I find things very painful though - I have a lot of attachment to her - and more care to her wellbeing then I led on. I don't feel things are salvageable at this point, but I am curious to know what her actions will be - if she tries to reconcile under a kind of npd cycle or if she does truly look to find another man. As I said I have to be subjective though - and consider that even if she does try and reconcile which seems really unlikely it may be best for her to divorce and end the relationship for good. I think ultimately the cultural barrier is too much for her - the way she reacts with my family will unlikely improve and I do feel this pattern of abuse will and would linger on - even if we had kids. It is a shock to me all this has occurred - if we had indeed secured a place together in London - we could have started a family and perhaps a bulk of these problems - may never have occurred or become as apparent.


----------



## rubpy3

Just caught up on the last several pages of this thread. Went through them rather quickly and I probably missed some smaller details, but there were couple sentences that stood out and left an impression on me. 

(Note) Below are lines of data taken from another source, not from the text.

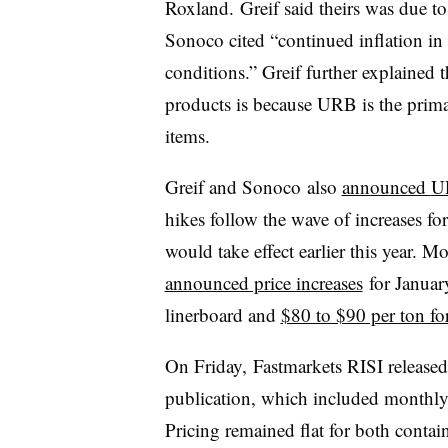
Roxland. Greif said theirs was due t
Sonoco cited “continued inflation in
conditions.” Greif further explained t
products is because URB is the prima
items.
Greif and
Sonoco
also
announced
U
hikes follow the wave of increases f
would take effect earlier this year. 
announced price increases
for January
linerboard and
$80 to $90 per ton f
On Friday, Fastmarkets RISI release
publication, which included monthly 
Pricing remained flat for both conta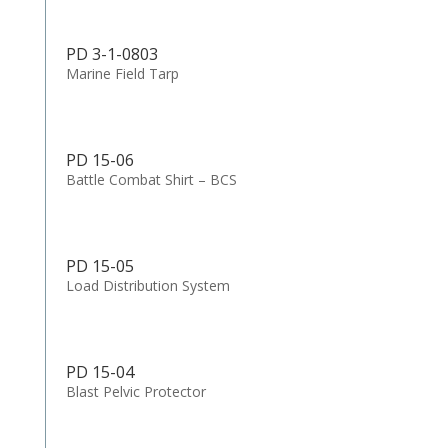
PD 3-1-0803
Marine Field Tarp
PD 15-06
Battle Combat Shirt – BCS
PD 15-05
Load Distribution System
PD 15-04
Blast Pelvic Protector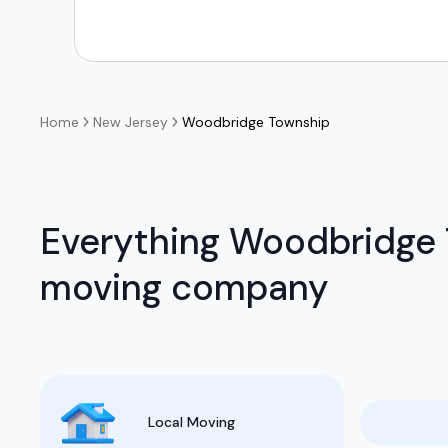
Home
New Jersey
Woodbridge Township
Everything Woodbridge 
moving company
Local Moving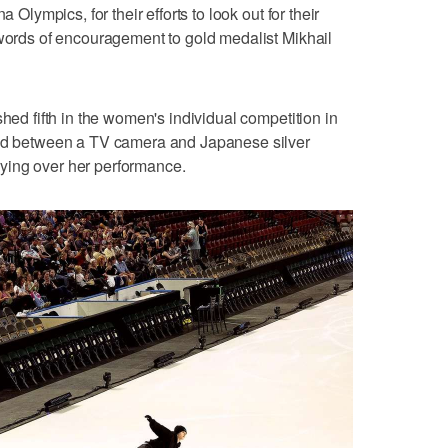
a Olympics, for their efforts to look out for their
 words of encouragement to gold medalist Mikhail
shed fifth in the women's individual competition in
ped between a TV camera and Japanese silver
ying over her performance.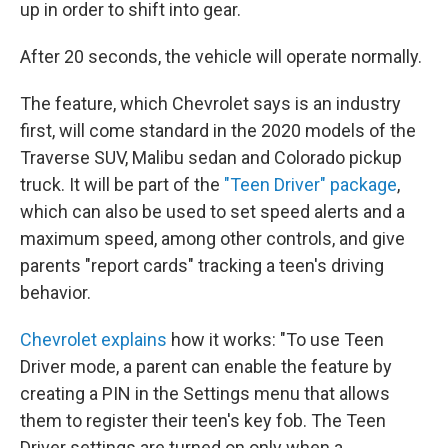
up in order to shift into gear.
After 20 seconds, the vehicle will operate normally.
The feature, which Chevrolet says is an industry
first, will come standard in the 2020 models of the
Traverse SUV, Malibu sedan and Colorado pickup
truck. It will be part of the
"Teen Driver" package
,
which can also be used to set speed alerts and a
maximum speed, among other controls, and give
parents "report cards" tracking a teen's driving
behavior.
Chevrolet explains
how it works: "To use Teen
Driver mode, a parent can enable the feature by
creating a PIN in the Settings menu that allows
them to register their teen's key fob. The Teen
Driver settings are turned on only when a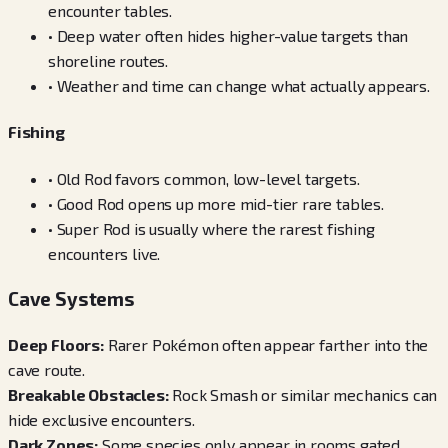
encounter tables.
•
Deep water often hides higher-value targets than
shoreline routes.
•
Weather and time can change what actually appears.
Fishing
•
Old Rod favors common, low-level targets.
•
Good Rod opens up more mid-tier rare tables.
•
Super Rod is usually where the rarest fishing
encounters live.
Cave Systems
Deep Floors
:
Rarer Pokémon often appear farther into the
cave route.
Breakable Obstacles
:
Rock Smash or similar mechanics can
hide exclusive encounters.
Dark Zones
:
Some species only appear in rooms gated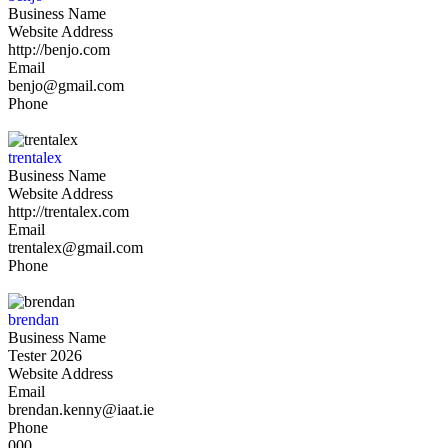
Business Name
Website Address
http://benjo.com
Email
benjo@gmail.com
Phone
trentalex
Business Name
Website Address
http://trentalex.com
Email
trentalex@gmail.com
Phone
brendan
Business Name
Tester 2026
Website Address
Email
brendan.kenny@iaat.ie
Phone
000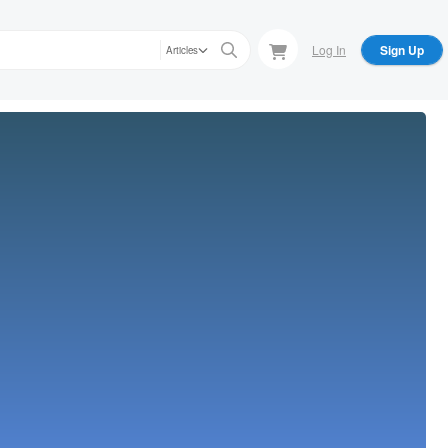
Log In
Sign Up
Articles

> I have't been sleeping well - especially with no work. I have tried to keep a regular pattern - but I am just not resting well. I've been completed abandoned emotionally and physically - this is effecting me.
> 
> I think she has NPD.
> .
> .
> .
> 
> I've tried to let things go - as if she has died. I am suffering from bereavement, loss of friendship I had with her, the relationship, loss of a future family with her, maybe post traumatic stress from verbal/emotional abuse.
> .
> .
> .
> I will miss her, and I have prayed that she will find herself a good man to replace me.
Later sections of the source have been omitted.